We have just bought a 2005 Trigano Tribute 650 and find the seats/beds are very soft.

We are thinking of renewing these.

The question is,

1. Should we fit firmer foam interiors the same thickness as original, or

2. Should we fit a firmer foam and thicker material?

The covers are in quite good nick.

Any suggestions would be appreciated.

Molenoux


----------



## Pammy (Jun 2, 2005)

We just put extra slats under the beds as there didn't seem to be enough support. Has made a difference though.
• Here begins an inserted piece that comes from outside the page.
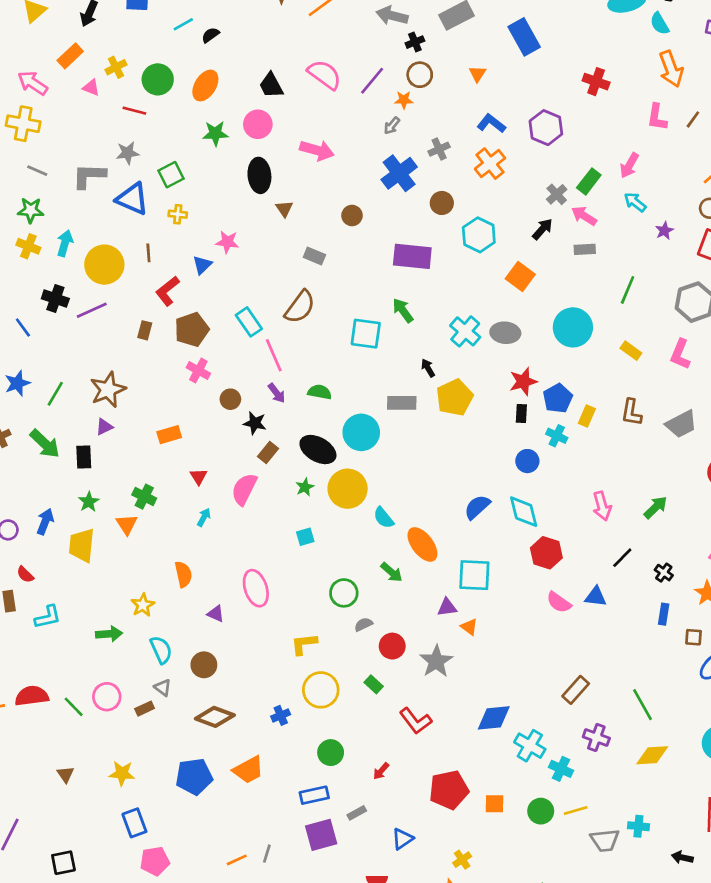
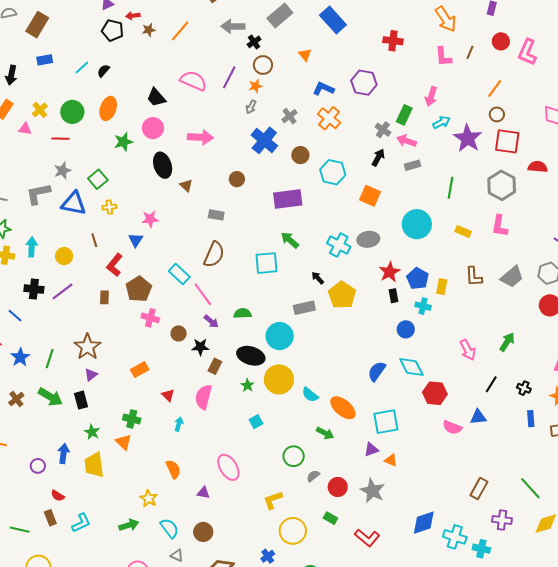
cyan arrow: (635, 202) -> (441, 122), turned 126
purple star: (664, 231) -> (468, 138), size x2.0
yellow circle: (104, 265) -> (64, 256), size x0.6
The foam cushions seem to be okay.

Pammy


----------



## Otto-de-froste (May 20, 2005)

I think there may be some confusion

The Tribute 650 wasn't produced until 2007, so you either have the older Fiat Ducato based Tribute or the year you have stated is incorrect

But that what matters at the moment is your comfort when using the van

We bought one of the first 650s to be supplied in May 2007, and found out very quickly:
1 - The cushion density is too thin to offer support for comfortable sleep
2 - The seat heights are too high to permit feet to touch the floor when seated

Therefore I would suggest a higher density, better quality foam, but don't increase the thickness

If you have a 650 then I would question the durability of the cover material, as ours was showing wear within 6 months

In my opinion the new Tribute range has gone upmarket in kit and style, but the earlier models were probably better made and with more durable materials

However I am only one owner, and others may have different experiences

O


----------



## Molenoux (Aug 26, 2010)

*TRIGANO TRIBUTE*

Thank you Otto de Froste,

Now I understand why the vehicle docs don't mention 650 or anything like that, I have managed to find mention of Fiat Ducato 15 LWB.

Ist Registered 2005.

Our seats are the right height, and we looked at a new Tribute, but were put off by the seat heights.

I'm grateful to you for your post.

Thanks

Molenoux


----------